» **Work task**:
Give the tally of lines in the listing that include "encore". No other words belong in the answer.

□ □ □

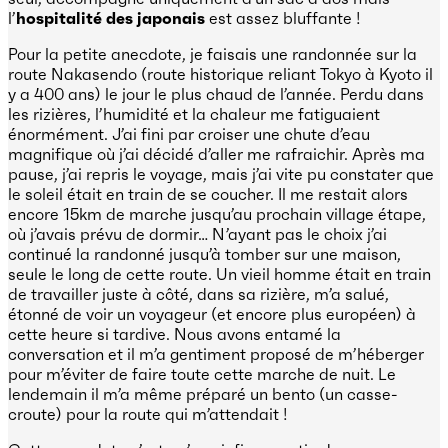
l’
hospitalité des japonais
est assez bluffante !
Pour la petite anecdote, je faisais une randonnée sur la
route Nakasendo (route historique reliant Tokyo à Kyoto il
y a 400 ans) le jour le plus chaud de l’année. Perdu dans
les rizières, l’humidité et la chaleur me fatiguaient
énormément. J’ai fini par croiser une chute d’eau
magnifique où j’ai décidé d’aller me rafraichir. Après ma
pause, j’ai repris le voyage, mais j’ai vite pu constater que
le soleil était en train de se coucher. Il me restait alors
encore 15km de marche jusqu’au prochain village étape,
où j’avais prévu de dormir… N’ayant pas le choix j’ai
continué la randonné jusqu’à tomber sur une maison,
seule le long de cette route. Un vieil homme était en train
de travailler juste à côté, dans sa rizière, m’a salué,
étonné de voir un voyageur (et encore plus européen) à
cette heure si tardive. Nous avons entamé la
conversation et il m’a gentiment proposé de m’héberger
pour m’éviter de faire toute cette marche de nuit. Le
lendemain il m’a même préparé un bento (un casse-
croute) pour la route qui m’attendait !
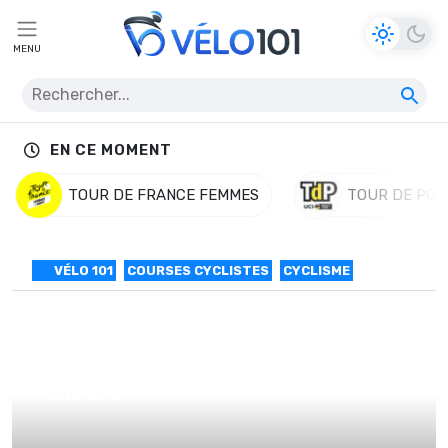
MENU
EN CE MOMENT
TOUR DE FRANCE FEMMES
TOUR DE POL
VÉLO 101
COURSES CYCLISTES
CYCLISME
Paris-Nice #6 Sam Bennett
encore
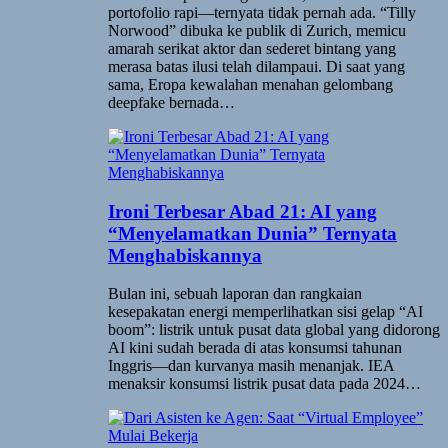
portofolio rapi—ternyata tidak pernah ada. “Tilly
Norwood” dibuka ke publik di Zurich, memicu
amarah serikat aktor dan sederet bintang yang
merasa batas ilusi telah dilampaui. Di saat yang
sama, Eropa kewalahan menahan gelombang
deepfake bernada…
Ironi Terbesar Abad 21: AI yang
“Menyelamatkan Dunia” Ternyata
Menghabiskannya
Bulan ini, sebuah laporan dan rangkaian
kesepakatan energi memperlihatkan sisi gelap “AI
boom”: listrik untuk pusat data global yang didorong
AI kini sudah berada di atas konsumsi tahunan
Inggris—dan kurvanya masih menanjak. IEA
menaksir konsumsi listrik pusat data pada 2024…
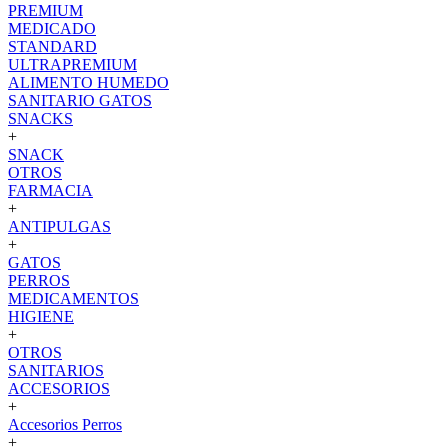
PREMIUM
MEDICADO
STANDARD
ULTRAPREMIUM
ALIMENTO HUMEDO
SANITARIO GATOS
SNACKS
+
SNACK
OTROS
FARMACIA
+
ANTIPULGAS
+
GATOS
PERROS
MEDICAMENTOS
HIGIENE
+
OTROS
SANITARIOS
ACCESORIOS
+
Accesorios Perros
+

□ □ □

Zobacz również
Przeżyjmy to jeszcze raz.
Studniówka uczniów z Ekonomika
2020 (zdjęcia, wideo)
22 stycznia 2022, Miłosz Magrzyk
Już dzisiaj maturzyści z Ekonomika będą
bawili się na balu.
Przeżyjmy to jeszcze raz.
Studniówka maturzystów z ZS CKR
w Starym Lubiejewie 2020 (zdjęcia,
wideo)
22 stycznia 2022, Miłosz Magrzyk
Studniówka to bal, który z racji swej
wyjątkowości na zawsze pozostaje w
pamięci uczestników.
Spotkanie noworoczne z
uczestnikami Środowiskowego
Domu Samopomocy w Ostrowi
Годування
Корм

□ □ □

» **Answer for this exercise**:
3